Dalam hal ini, saya berpendapat, ide tentang Indonesia bagus secara praktis, tapi sangat buruk secara teoritis. Ada dua alasan utama yang membuat logika ini sangat bermasalah: pertama secara politik riil; dan kedua, tentu saja sebagai ide yang utopis. Secara politik riil, saya akan membuka keberatan saya ini dengan sebuah pertanyaan langsung, apa yang membuat posisi politik, katakanlah kita sebagai yang disebut kiri progresif dengan kalangan fundamentalis agama, menjadi sama dan setara dalam perjuangan politik tentang Indonesia sebagai utopia? Jujur saja, saya berpendapat tidak ada sedikit pun hal yang membuat posisi kita sebagai kiri progresif dapat disamakan dengan para fundamentalis agama itu. Bagaimana mungkin dalam perjuangan hegemonik untuk pembebasan rakyat tertindas, kita mengkongruensikan diri dengan kalangan fundamentalis agama yang fasis? Jika kita hendak mendorong suatu bentuk perjuangan yang emansipatif, maka prinsip utama yang harus dipegang, salah satunya, dengan menyatakan bahwa dalam konfigurasi sosial tertentu ada partikularitas yang salah dan tidak dapat dibenarkan keberadaannya, yang dalam hal ini adalah kalangan fundamentalis agama. Dengan kata lain, entitas Indonesia sebagai ruang netral yang mampu mengayomi semuanya, harus ditolak. Dibutuhkan kejelasan siapa dan buat apa ide tentang Indonesia digunakan secara politik.
Lalu alasan yang kedua, ide tentang Indonesia yang coba ditawarkan tidak cukup utopis. Karena berasal dari tesis, “meneruskan”, maka Indonesia yang dibayangkan dan dimimpikan masih merupakan kelanjutan dari Indonesia yang pernah dilihat oleh para pendiri republik ini. Tesis ini berangkat dari sikap, karena pengalaman lampau pendiri republik mampu mengayomi seluruh identitas partikular yang muncul di masa itu dalam satu ide bersama yang disebut Indonesia, maka pengalaman itu patut untuk dimunculkan kembali. Masalah utama dari posisi ini, yang muncul justru bukanlah utopia melainkan romantisme. Seakan-akan apa yang pernah dibayangkan oleh para pendiri bangsa terdahulu adalah sesuatu yang melampaui sejarah itu sendiri, yang dengan sendirinya akan berlaku di mana-mana dan kapanpun.
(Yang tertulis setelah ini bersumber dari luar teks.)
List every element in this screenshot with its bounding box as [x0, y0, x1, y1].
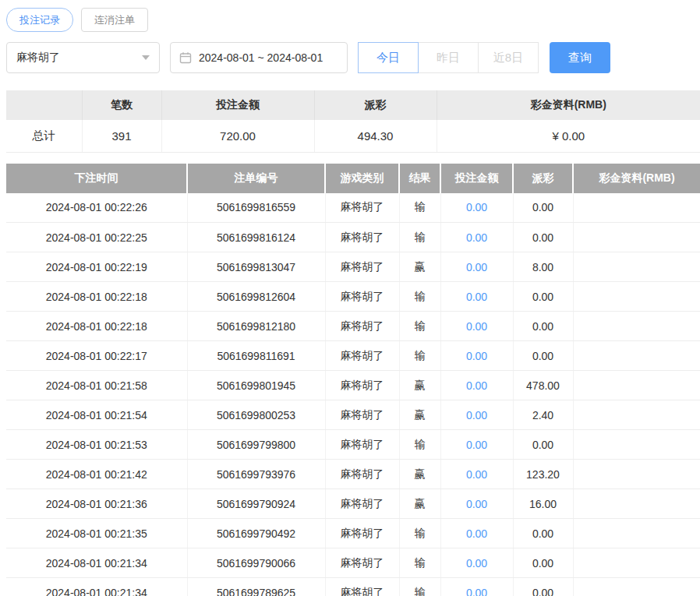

Dan tugas kita sekarang hanyalah menemukan kembali apa yang pernah hilang dalam koordinat yang ada, dan kehidupan kita pun akan menjadi lebih baik. Tapi justru di sinilah kelemahannya. Bagaimana jika yang pernah ada dahulu, ketika diterapkan pada saat sekarang tidak benar-benar cukup kuat untuk menanggulangi permasalahan sekarang? Dengan kata lain, apakah cukup untuk menyandarkan diri kita, ketika menghadapi kondisi kita sekarang yang bekerja layaknya juggernaut, dengan ide yang bernama Indonesia?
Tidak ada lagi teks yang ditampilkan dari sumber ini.